Work to complete:
Over all lines in the data below, count those holding "Täter" and give only the result.

★ ★ ★ ★ ★ ★ ★

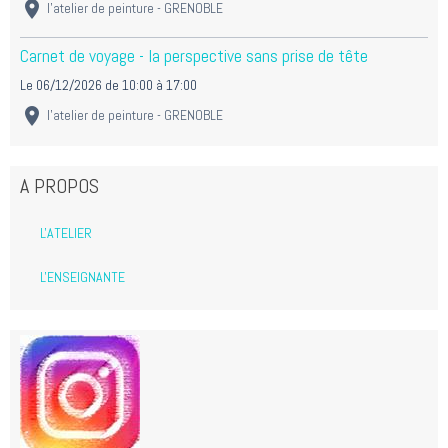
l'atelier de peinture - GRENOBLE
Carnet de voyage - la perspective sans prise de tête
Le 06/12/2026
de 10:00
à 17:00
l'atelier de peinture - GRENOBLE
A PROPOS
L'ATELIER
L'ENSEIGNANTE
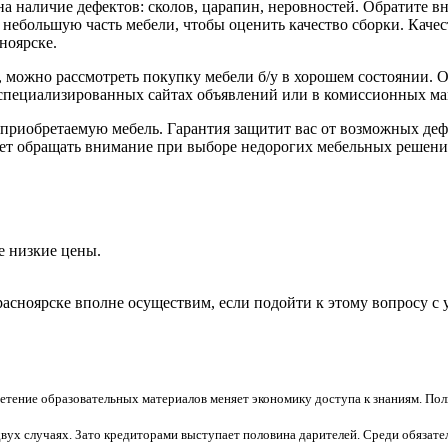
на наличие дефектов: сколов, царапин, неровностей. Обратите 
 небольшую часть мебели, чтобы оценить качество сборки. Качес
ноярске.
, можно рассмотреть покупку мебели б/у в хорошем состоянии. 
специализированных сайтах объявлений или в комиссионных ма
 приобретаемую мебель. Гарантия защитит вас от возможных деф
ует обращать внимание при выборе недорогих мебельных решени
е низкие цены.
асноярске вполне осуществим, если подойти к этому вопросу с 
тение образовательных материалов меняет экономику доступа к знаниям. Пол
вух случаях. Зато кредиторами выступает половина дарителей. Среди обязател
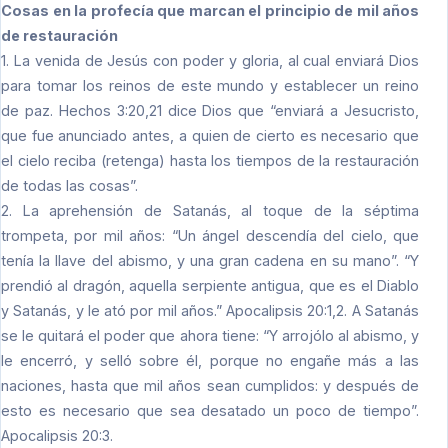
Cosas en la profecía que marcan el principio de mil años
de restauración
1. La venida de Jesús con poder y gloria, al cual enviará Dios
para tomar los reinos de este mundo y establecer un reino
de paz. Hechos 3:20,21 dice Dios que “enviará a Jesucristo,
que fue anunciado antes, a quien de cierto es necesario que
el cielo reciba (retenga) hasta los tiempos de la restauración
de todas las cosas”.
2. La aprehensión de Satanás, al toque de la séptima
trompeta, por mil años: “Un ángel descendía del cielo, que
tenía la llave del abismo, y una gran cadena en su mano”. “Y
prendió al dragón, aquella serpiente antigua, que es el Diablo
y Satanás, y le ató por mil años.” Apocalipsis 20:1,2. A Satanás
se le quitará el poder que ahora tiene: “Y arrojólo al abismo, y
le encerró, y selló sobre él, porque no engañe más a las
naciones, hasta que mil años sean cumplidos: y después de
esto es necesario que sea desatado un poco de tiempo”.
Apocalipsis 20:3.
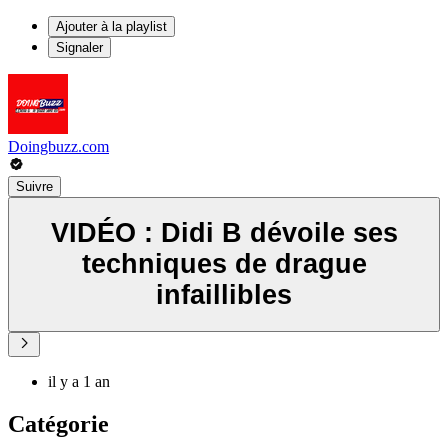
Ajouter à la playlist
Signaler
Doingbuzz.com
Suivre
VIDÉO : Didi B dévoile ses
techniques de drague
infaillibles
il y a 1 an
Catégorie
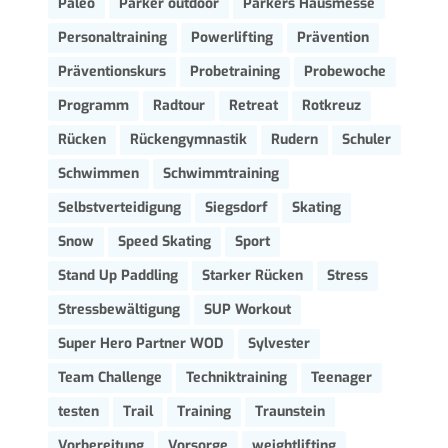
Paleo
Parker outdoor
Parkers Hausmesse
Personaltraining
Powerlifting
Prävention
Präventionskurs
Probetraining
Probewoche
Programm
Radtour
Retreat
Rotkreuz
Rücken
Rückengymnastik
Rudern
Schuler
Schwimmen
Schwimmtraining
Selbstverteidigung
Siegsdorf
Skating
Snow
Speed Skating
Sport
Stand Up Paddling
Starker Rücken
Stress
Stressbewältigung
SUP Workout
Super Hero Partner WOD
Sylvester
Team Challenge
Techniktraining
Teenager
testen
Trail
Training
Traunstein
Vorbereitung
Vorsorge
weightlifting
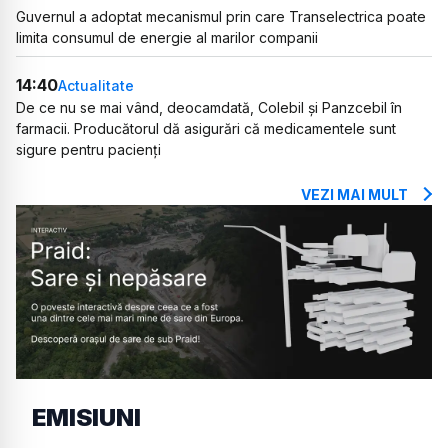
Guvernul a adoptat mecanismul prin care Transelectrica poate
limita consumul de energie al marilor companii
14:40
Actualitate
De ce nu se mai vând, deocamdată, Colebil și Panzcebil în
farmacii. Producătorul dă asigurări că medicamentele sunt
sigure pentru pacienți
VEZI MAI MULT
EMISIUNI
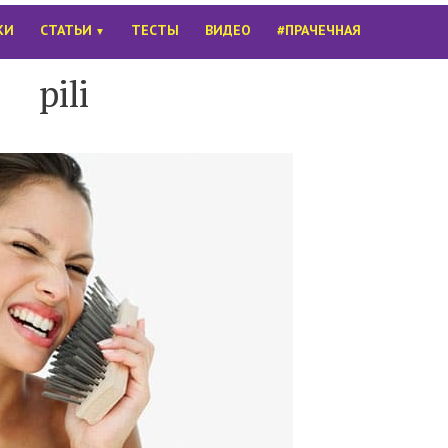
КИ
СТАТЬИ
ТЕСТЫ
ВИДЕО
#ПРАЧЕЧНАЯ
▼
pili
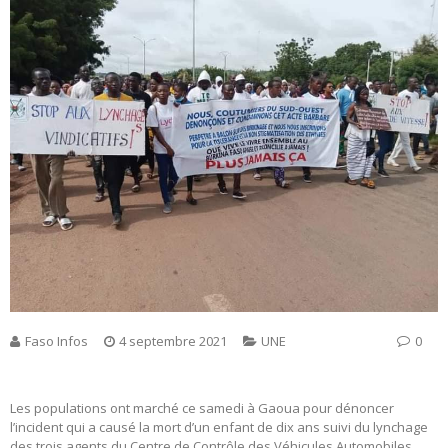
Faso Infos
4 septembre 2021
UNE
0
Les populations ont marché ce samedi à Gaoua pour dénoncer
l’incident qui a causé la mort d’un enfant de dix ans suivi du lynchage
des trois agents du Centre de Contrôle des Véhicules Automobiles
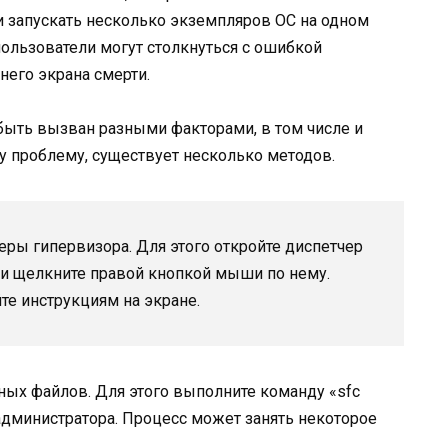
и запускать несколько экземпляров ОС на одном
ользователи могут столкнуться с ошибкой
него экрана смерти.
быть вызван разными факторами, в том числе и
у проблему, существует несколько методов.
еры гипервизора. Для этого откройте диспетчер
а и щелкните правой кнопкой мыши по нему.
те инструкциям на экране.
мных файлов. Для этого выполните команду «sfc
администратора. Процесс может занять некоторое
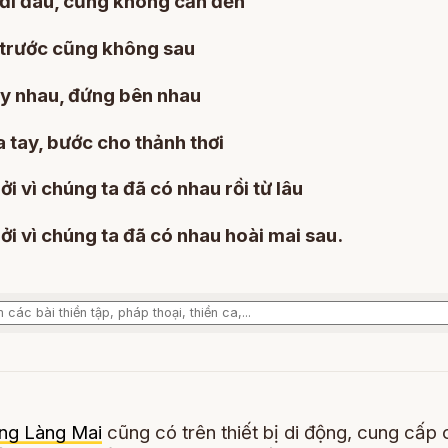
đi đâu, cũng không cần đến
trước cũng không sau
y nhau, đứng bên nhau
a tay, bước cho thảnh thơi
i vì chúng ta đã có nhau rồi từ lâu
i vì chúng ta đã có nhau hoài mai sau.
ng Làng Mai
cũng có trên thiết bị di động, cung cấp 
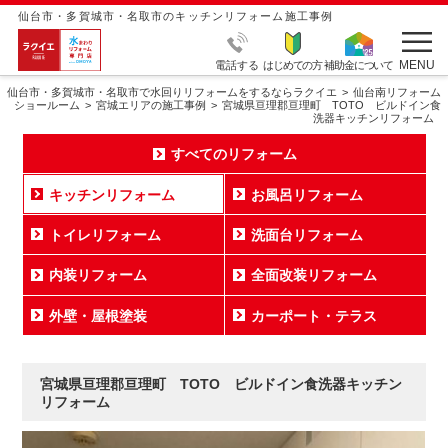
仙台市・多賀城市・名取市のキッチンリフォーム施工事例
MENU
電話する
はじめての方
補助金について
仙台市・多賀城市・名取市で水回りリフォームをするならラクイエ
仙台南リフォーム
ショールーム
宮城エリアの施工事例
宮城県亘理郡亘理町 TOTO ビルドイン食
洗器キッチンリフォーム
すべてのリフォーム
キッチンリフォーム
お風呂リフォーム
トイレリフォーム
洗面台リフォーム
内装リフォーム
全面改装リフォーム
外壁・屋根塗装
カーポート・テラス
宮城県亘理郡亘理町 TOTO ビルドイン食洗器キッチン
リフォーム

★ ★ ★ ★ ★ ★ ★

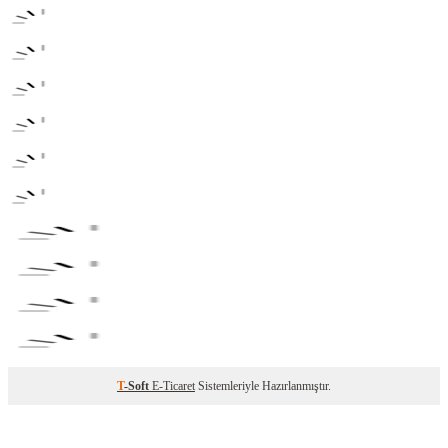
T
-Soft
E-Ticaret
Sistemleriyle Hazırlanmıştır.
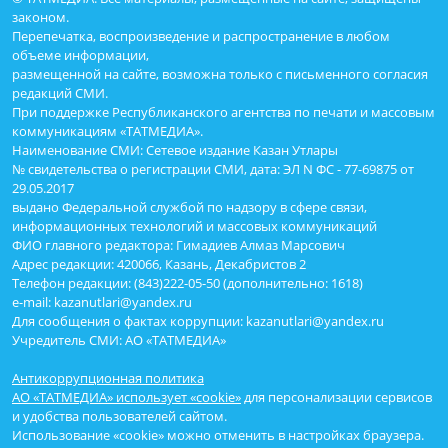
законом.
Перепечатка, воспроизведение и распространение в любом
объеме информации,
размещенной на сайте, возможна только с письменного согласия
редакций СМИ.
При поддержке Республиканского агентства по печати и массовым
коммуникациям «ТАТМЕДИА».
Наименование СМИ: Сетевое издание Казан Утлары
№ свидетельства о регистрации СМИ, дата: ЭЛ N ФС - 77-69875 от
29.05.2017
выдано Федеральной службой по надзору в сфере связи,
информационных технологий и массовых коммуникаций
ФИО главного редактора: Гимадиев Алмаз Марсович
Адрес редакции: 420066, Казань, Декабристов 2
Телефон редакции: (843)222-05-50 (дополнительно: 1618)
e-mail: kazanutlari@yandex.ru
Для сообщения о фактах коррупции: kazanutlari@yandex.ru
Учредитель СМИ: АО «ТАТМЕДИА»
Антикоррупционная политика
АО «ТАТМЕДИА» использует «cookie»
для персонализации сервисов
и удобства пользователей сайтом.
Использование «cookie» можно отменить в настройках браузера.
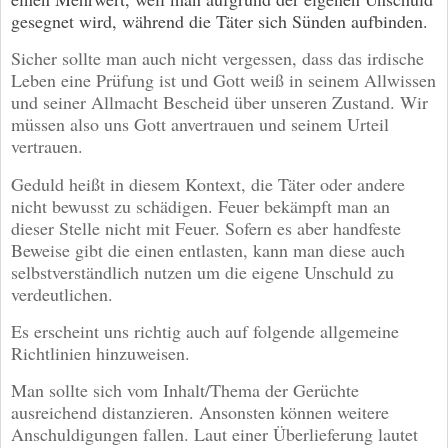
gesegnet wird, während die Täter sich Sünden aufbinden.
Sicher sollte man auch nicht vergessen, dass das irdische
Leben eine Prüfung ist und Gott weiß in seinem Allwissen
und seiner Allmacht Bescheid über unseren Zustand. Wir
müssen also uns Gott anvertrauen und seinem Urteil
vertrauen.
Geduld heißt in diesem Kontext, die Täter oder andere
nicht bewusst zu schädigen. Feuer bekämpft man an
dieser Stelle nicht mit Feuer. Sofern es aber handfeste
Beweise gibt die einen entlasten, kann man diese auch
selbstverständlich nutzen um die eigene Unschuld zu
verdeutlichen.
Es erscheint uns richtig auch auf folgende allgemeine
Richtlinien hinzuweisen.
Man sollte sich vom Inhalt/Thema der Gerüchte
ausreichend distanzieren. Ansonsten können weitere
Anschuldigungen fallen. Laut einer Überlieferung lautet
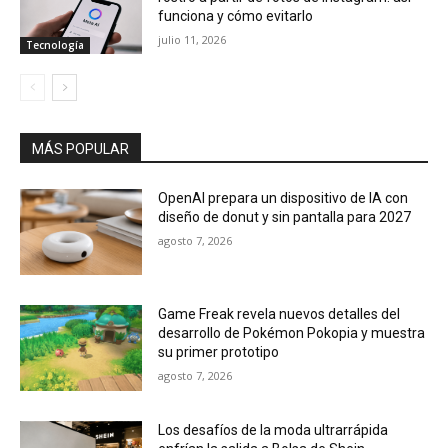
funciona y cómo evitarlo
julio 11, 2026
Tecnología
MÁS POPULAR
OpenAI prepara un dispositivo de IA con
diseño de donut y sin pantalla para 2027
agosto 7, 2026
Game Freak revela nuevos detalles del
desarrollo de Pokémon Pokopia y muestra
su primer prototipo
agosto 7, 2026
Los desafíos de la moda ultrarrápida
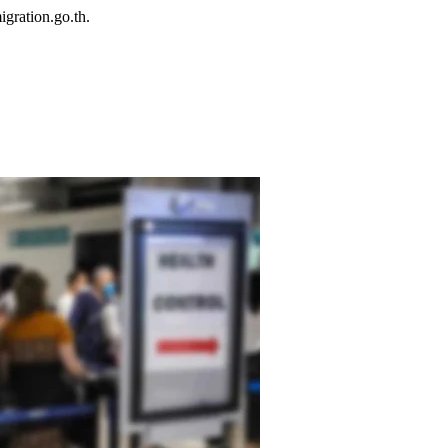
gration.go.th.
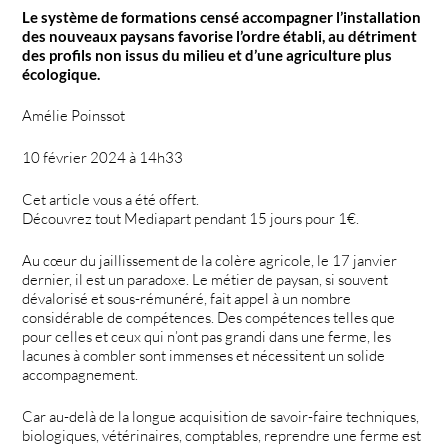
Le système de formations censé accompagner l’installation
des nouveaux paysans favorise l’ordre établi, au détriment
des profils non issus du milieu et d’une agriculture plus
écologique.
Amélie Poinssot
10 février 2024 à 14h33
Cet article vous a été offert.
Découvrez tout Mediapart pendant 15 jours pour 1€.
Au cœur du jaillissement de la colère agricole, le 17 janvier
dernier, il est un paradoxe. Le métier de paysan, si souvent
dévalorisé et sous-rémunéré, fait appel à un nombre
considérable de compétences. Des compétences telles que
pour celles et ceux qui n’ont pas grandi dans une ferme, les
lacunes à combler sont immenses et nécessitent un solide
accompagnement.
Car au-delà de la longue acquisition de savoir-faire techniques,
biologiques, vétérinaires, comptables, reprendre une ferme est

★ ★ ★ ★ ★ ★ ★

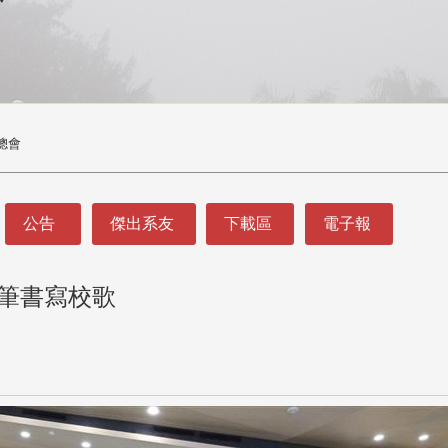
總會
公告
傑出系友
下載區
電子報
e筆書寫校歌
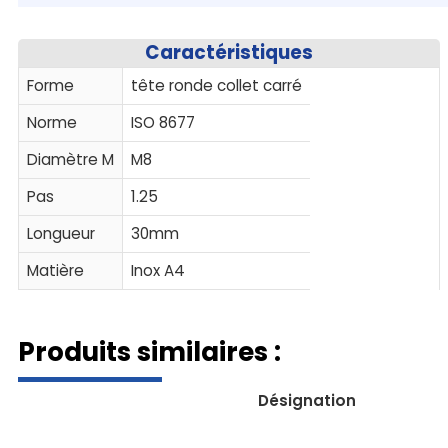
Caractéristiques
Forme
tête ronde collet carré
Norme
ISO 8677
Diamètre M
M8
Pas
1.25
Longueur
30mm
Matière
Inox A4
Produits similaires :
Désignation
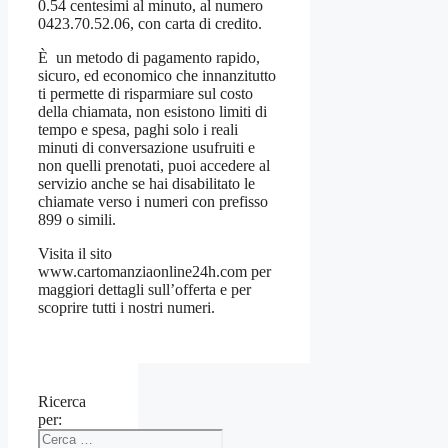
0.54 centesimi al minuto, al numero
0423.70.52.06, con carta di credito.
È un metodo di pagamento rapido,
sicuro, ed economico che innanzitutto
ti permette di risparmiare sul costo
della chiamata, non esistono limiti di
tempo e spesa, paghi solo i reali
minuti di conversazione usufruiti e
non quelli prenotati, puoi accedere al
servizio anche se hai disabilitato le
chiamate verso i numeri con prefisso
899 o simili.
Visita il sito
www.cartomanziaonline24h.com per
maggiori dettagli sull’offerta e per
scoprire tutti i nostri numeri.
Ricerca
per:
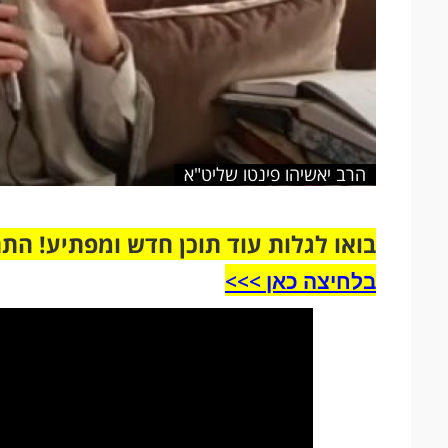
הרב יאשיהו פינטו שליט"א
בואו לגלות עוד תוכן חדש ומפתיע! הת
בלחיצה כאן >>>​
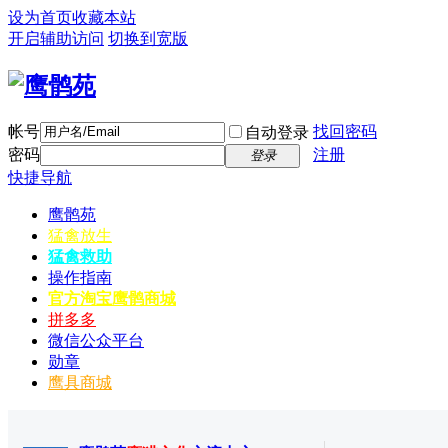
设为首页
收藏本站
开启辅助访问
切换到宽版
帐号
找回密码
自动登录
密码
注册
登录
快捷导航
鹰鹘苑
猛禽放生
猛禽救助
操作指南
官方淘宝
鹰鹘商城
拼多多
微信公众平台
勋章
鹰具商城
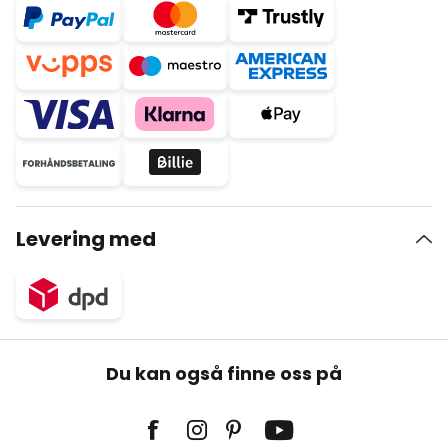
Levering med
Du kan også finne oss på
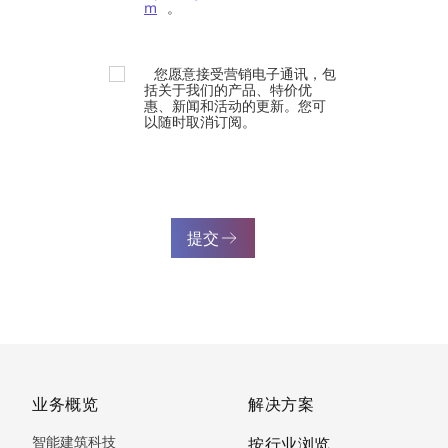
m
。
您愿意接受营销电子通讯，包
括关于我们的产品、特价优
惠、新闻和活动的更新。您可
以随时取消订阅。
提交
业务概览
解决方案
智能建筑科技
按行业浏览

★ ★ ★ ★ ★ ★ ★

Answer to the problem:
2